Mr. Speaker, first of all, every time I rise on a question of privilege involving anything to do with fisheries I know it lacks the sex appeal of matters like energy, boxcars and grain. Perhaps this is one of the reasons I am rising on a question of privilege. It must be obvious to Your Honour and all members of the House that there is something really rotten in Denmark when reasonable members-even if hon. members might point a finger at me as once in a while being unreasonable-have to stand in their places and almost abuse the rules of the House in order to elicit information and represent our people in the marine parts of this nation.
Approximately a year ago a number of members rose in the House and presented to Your Honour two points of view. One was in respect of the question period generally speaking, that is, the length of the question period. There were many representations made concerning amendments. The second was the responsibility we felt we had as members to ensure that the frontbench members of the government were answerable each day to legitimate questions asked by members of the House of Commons in view of the fact that this is the only procedure available to us in an attempt to hold the government responsible to the Canadian people.

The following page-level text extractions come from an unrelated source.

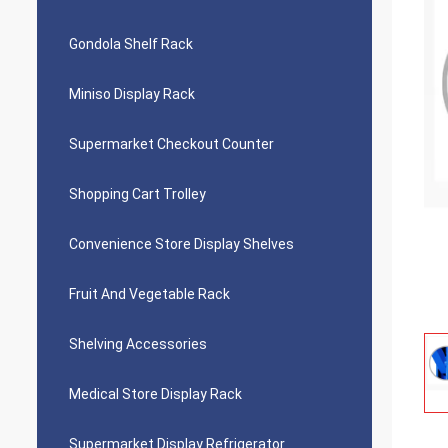
Gondola Shelf Rack
Miniso Display Rack
Supermarket Checkout Counter
Shopping Cart Trolley
Convenience Store Display Shelves
Fruit And Vegetable Rack
Shelving Accessories
Medical Store Display Rack
Supermarket Display Refrigerator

Today we have had a representation by the hon. member for South Shore in respect of fisheries that was totally
March 7, 1974
ignored. It received no response. Earlier today I made a representation to the minister concerning the Hamilton Banks. There is not a member of the House of Commons who knows about the Hamilton Banks. It is a billion dollar resource but it does not have sex appeal. The minister knows that today the Soviet Union is out there in abundance raping this resource.